*** Data supplied
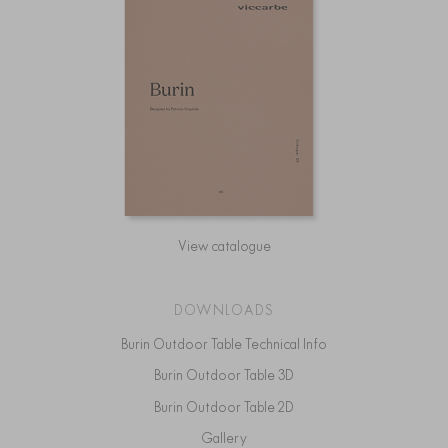
View catalogue
DOWNLOADS
Burin Outdoor Table Technical Info
Burin Outdoor Table 3D
Burin Outdoor Table 2D
Gallery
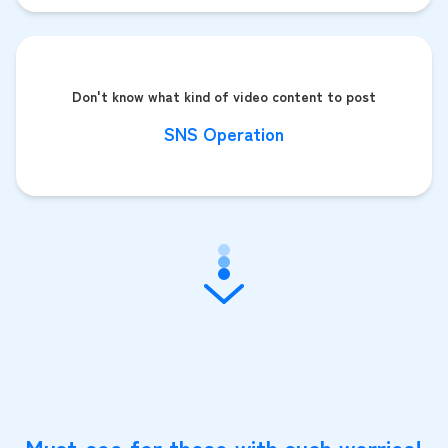
Don't know what kind of video content to post
SNS Operation
Must-see for those with such worries!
******
Exercise aim |
Leave out the pictures and return, exactly as written, only the lines from the line with "Burin Outdoor Table 3D" through the end of the records above.

Solution to this task |
Burin Outdoor Table 3D
Burin Outdoor Table 2D
Gallery
Don't know what kind of video content to post
SNS Operation
Must-see for those with such worries!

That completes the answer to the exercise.